Houston Jones Act LawyersWe are often asked, “Who is a seaman under the Jones Act?” Because maritime law is one of the most complicated areas of legal practice, the following criterion are by no means exhaustive. That said, if your maritime personal injury meets the following qualifications, then you may be considered a seaman under the Jones Act, and, therefore, eligible to file a claim.

Although the Jones Act itself does not define a seaman, the United States Supreme Court stated in Harbor Tug and Barge Company v. Papai (1997) and in Chandris v. Latsis (1995) that:

“[T]he essential requirements for seaman status are twofold. First . . . an employee’s duties must contribute to the function of the vessel or to the accomplishment of its mission. . . .” Second, and most important for our purposes here, a seaman must have a connection to a vessel in navigation (or to an identifiable group of such vessels) that is substantial in terms of both its duration and its nature. 515 U.S., at 368 (citations and internal quotation marks omitted).

More simply put, a seaman is a sailor who meets the following qualifications:

a) A seaman works on a vessel in navigable waters.

Generally speaking, navigable waters are those by which a vessel can reach (1) the ocean or (2) another state in the United States.

b) A seaman works on a vessel not permanently attached to the floor of navigable waters.

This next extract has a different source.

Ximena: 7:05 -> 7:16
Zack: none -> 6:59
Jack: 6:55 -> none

These vessels include barges, oil/petroleum tanker injuries, oil drilling ships, freighters/cargo ships, tug boats, cruise ships, and riverboats. The Jones Act also protects a seaman who services and labors on these ships while they are in the harbor.

c) A seaman is assigned to a particular vessel or fleet.

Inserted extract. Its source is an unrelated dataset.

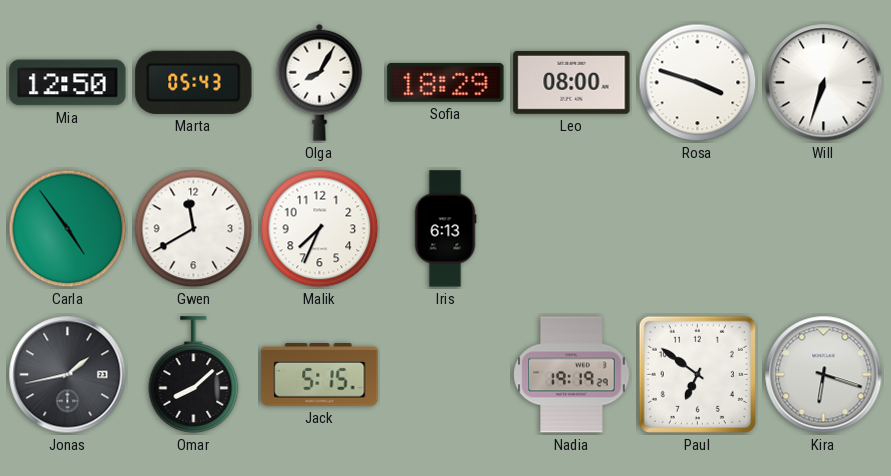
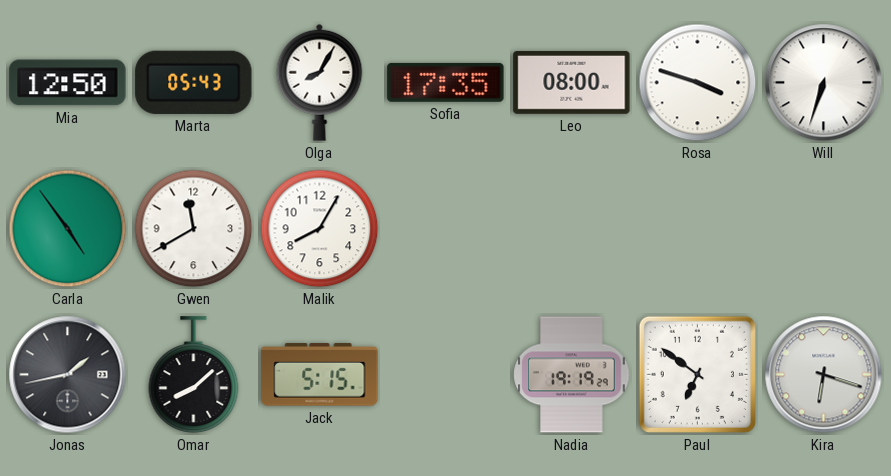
Sofia: 18:29 -> 17:35
Malik: 7:34 -> 8:05
Iris: 6:13 -> none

d) A seaman has worked on board such vessels for at least 30% of his/her careers.

Any seaman who plans to file a claim under the Jones Act will undoubtedly need to demonstrate that he/she has, in fact, met this requirement.

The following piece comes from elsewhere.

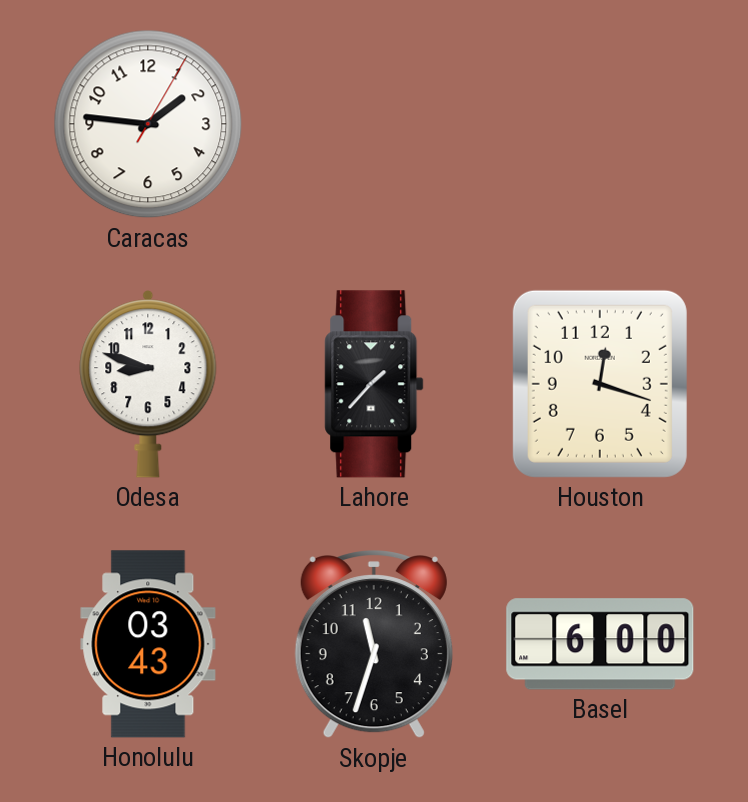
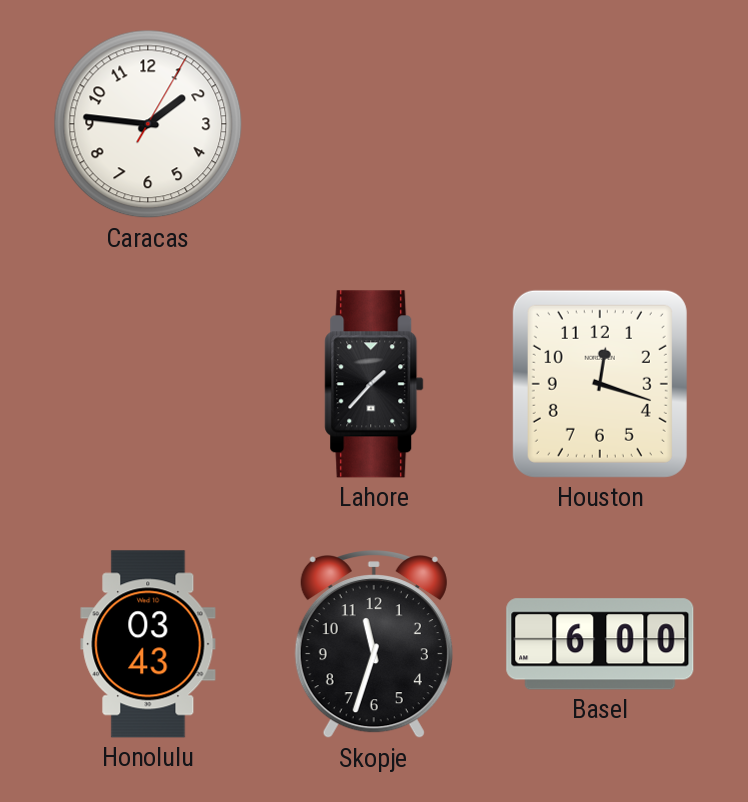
Odesa: 8:48 -> none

When Should A Seaman File A Jones Act Claim?

If a seaman meets the following basic criterion, then he or she may have grounds to file a claim under the Jones Act:

1) The Jones Act applies to a seaman who suffers personal injury on-the-job.

The Jones Act does not cover injuries sustained by a seaman who is off duty.

2) The Jones Act applies to a seaman who suffers personal injury on the job due to the negligence of another.

The Jones Act covers personal injuries sustained due to the negligence of ship owners or captains, thereby resulting in the unseaworthiness of a vessel, or the negligence of other crew members.

Who Is A Seaman Under the Jones Act (In Short)?

In short, then, “Who is a seaman under the Jones Act?” For the purposes of Jones Act law, the Supreme Court of the United States says that a seaman is a person who meets the aforementioned criterion.